__WHAT IS EXPECTED__. The result must match the data exactly, line for line.

++++++++++

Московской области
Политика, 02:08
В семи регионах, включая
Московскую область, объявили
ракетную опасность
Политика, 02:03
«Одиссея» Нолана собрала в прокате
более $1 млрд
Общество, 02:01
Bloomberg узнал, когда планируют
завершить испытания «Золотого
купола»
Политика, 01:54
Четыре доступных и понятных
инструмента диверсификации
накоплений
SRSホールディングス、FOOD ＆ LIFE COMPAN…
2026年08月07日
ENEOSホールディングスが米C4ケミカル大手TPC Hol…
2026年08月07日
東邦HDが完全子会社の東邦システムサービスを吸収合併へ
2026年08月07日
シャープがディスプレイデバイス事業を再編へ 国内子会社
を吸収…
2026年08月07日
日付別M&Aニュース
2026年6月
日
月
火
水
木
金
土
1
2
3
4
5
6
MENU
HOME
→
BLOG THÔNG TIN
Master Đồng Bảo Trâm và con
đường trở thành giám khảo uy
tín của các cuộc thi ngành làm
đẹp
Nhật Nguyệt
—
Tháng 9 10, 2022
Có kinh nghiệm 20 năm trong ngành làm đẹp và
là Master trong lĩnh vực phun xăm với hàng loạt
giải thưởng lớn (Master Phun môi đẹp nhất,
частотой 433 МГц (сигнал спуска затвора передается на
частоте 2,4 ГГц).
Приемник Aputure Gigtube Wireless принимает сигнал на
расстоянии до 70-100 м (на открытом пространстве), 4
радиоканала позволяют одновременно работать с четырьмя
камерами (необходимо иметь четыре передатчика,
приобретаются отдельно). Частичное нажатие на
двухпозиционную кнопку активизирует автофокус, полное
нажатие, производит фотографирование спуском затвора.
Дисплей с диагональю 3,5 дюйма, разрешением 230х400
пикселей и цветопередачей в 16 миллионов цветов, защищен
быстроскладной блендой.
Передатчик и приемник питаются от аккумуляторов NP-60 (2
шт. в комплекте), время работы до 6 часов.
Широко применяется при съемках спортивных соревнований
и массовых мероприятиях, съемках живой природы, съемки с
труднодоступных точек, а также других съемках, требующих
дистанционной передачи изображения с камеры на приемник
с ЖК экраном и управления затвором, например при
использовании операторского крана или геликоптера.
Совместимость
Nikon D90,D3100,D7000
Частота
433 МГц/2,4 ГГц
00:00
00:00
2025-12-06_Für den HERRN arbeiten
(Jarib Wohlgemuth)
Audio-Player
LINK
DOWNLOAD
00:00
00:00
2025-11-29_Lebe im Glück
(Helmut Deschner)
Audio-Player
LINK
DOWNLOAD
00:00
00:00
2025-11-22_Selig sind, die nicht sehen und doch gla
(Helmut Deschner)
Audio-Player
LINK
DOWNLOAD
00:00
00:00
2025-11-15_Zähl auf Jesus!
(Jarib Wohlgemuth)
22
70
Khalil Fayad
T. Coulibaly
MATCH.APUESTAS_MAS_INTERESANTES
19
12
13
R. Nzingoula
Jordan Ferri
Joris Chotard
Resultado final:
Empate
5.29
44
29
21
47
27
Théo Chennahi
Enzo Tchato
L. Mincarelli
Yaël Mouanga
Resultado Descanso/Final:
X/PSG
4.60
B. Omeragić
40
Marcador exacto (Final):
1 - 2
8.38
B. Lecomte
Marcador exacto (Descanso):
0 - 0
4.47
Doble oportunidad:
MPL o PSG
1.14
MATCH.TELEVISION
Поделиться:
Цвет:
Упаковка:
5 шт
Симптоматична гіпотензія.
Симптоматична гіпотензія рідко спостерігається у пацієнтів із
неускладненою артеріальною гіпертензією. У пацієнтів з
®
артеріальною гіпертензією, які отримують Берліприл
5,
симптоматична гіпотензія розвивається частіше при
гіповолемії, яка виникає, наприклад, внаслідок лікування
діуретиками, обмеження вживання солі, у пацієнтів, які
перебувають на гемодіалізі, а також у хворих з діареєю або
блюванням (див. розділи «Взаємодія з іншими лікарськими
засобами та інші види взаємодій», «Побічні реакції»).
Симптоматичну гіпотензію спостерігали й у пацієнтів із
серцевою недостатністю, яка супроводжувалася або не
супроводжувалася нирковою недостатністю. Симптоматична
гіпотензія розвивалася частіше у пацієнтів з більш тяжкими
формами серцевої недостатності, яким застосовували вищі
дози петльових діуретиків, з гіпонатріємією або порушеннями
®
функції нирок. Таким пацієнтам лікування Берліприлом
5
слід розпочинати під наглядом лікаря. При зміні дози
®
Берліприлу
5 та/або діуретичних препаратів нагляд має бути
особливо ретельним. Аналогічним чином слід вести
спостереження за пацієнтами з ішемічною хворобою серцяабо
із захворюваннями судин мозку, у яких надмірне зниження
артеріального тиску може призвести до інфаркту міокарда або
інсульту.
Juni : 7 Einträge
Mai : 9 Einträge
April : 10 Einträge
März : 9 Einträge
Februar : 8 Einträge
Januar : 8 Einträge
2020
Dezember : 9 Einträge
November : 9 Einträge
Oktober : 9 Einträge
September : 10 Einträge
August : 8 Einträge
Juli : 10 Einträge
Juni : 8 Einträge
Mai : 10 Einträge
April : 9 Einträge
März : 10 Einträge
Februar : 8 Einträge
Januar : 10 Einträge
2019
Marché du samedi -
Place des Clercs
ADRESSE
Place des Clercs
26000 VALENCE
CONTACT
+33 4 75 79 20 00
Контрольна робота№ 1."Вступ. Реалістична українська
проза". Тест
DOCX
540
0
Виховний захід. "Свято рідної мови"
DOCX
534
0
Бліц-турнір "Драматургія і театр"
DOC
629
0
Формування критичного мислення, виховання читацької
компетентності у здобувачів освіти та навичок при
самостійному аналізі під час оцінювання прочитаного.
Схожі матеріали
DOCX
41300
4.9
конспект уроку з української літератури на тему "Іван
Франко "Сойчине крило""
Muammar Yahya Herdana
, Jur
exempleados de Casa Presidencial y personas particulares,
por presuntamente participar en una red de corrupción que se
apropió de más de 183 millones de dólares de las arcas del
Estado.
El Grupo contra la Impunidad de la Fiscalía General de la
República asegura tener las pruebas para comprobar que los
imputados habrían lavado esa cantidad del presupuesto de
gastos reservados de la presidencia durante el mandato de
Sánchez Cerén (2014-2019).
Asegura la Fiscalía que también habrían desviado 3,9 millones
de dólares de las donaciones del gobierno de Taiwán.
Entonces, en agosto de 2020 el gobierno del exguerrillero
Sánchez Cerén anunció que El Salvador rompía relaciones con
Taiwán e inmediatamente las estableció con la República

++++++++++

__PROBLEM SOLUTION__.
Московской области
Политика, 02:08
В семи регионах, включая
Московскую область, объявили
ракетную опасность
Политика, 02:03
«Одиссея» Нолана собрала в прокате
более $1 млрд
Общество, 02:01
Bloomberg узнал, когда планируют
завершить испытания «Золотого
купола»
Политика, 01:54
Четыре доступных и понятных
инструмента диверсификации
накоплений
SRSホールディングス、FOOD ＆ LIFE COMPAN…
2026年08月07日
ENEOSホールディングスが米C4ケミカル大手TPC Hol…
2026年08月07日
東邦HDが完全子会社の東邦システムサービスを吸収合併へ
2026年08月07日
シャープがディスプレイデバイス事業を再編へ 国内子会社
を吸収…
2026年08月07日
日付別M&Aニュース
2026年6月
日
月
火
水
木
金
土
1
2
3
4
5
6
MENU
HOME
→
BLOG THÔNG TIN
Master Đồng Bảo Trâm và con
đường trở thành giám khảo uy
tín của các cuộc thi ngành làm
đẹp
Nhật Nguyệt
—
Tháng 9 10, 2022
Có kinh nghiệm 20 năm trong ngành làm đẹp và
là Master trong lĩnh vực phun xăm với hàng loạt
giải thưởng lớn (Master Phun môi đẹp nhất,
частотой 433 МГц (сигнал спуска затвора передается на
частоте 2,4 ГГц).
Приемник Aputure Gigtube Wireless принимает сигнал на
расстоянии до 70-100 м (на открытом пространстве), 4
радиоканала позволяют одновременно работать с четырьмя
камерами (необходимо иметь четыре передатчика,
приобретаются отдельно). Частичное нажатие на
двухпозиционную кнопку активизирует автофокус, полное
нажатие, производит фотографирование спуском затвора.
Дисплей с диагональю 3,5 дюйма, разрешением 230х400
пикселей и цветопередачей в 16 миллионов цветов, защищен
быстроскладной блендой.
Передатчик и приемник питаются от аккумуляторов NP-60 (2
шт. в комплекте), время работы до 6 часов.
Широко применяется при съемках спортивных соревнований
и массовых мероприятиях, съемках живой природы, съемки с
труднодоступных точек, а также других съемках, требующих
дистанционной передачи изображения с камеры на приемник
с ЖК экраном и управления затвором, например при
использовании операторского крана или геликоптера.
Совместимость
Nikon D90,D3100,D7000
Частота
433 МГц/2,4 ГГц
00:00
00:00
2025-12-06_Für den HERRN arbeiten
(Jarib Wohlgemuth)
Audio-Player
LINK
DOWNLOAD
00:00
00:00
2025-11-29_Lebe im Glück
(Helmut Deschner)
Audio-Player
LINK
DOWNLOAD
00:00
00:00
2025-11-22_Selig sind, die nicht sehen und doch gla
(Helmut Deschner)
Audio-Player
LINK
DOWNLOAD
00:00
00:00
2025-11-15_Zähl auf Jesus!
(Jarib Wohlgemuth)
22
70
Khalil Fayad
T. Coulibaly
MATCH.APUESTAS_MAS_INTERESANTES
19
12
13
R. Nzingoula
Jordan Ferri
Joris Chotard
Resultado final:
Empate
5.29
44
29
21
47
27
Théo Chennahi
Enzo Tchato
L. Mincarelli
Yaël Mouanga
Resultado Descanso/Final:
X/PSG
4.60
B. Omeragić
40
Marcador exacto (Final):
1 - 2
8.38
B. Lecomte
Marcador exacto (Descanso):
0 - 0
4.47
Doble oportunidad:
MPL o PSG
1.14
MATCH.TELEVISION
Поделиться:
Цвет:
Упаковка:
5 шт
Симптоматична гіпотензія.
Симптоматична гіпотензія рідко спостерігається у пацієнтів із
неускладненою артеріальною гіпертензією. У пацієнтів з
®
артеріальною гіпертензією, які отримують Берліприл
5,
симптоматична гіпотензія розвивається частіше при
гіповолемії, яка виникає, наприклад, внаслідок лікування
діуретиками, обмеження вживання солі, у пацієнтів, які
перебувають на гемодіалізі, а також у хворих з діареєю або
блюванням (див. розділи «Взаємодія з іншими лікарськими
засобами та інші види взаємодій», «Побічні реакції»).
Симптоматичну гіпотензію спостерігали й у пацієнтів із
серцевою недостатністю, яка супроводжувалася або не
супроводжувалася нирковою недостатністю. Симптоматична
гіпотензія розвивалася частіше у пацієнтів з більш тяжкими
формами серцевої недостатності, яким застосовували вищі
дози петльових діуретиків, з гіпонатріємією або порушеннями
®
функції нирок. Таким пацієнтам лікування Берліприлом
5
слід розпочинати під наглядом лікаря. При зміні дози
®
Берліприлу
5 та/або діуретичних препаратів нагляд має бути
особливо ретельним. Аналогічним чином слід вести
спостереження за пацієнтами з ішемічною хворобою серцяабо
із захворюваннями судин мозку, у яких надмірне зниження
артеріального тиску може призвести до інфаркту міокарда або
інсульту.
Juni : 7 Einträge
Mai : 9 Einträge
April : 10 Einträge
März : 9 Einträge
Februar : 8 Einträge
Januar : 8 Einträge
2020
Dezember : 9 Einträge
November : 9 Einträge
Oktober : 9 Einträge
September : 10 Einträge
August : 8 Einträge
Juli : 10 Einträge
Juni : 8 Einträge
Mai : 10 Einträge
April : 9 Einträge
März : 10 Einträge
Februar : 8 Einträge
Januar : 10 Einträge
2019
Marché du samedi -
Place des Clercs
ADRESSE
Place des Clercs
26000 VALENCE
CONTACT
+33 4 75 79 20 00
Контрольна робота№ 1."Вступ. Реалістична українська
проза". Тест
DOCX
540
0
Виховний захід. "Свято рідної мови"
DOCX
534
0
Бліц-турнір "Драматургія і театр"
DOC
629
0
Формування критичного мислення, виховання читацької
компетентності у здобувачів освіти та навичок при
самостійному аналізі під час оцінювання прочитаного.
Схожі матеріали
DOCX
41300
4.9
конспект уроку з української літератури на тему "Іван
Франко "Сойчине крило""
Muammar Yahya Herdana
, Jur
exempleados de Casa Presidencial y personas particulares,
por presuntamente participar en una red de corrupción que se
apropió de más de 183 millones de dólares de las arcas del
Estado.
El Grupo contra la Impunidad de la Fiscalía General de la
República asegura tener las pruebas para comprobar que los
imputados habrían lavado esa cantidad del presupuesto de
gastos reservados de la presidencia durante el mandato de
Sánchez Cerén (2014-2019).
Asegura la Fiscalía que también habrían desviado 3,9 millones
de dólares de las donaciones del gobierno de Taiwán.
Entonces, en agosto de 2020 el gobierno del exguerrillero
Sánchez Cerén anunció que El Salvador rompía relaciones con
Taiwán e inmediatamente las estableció con la República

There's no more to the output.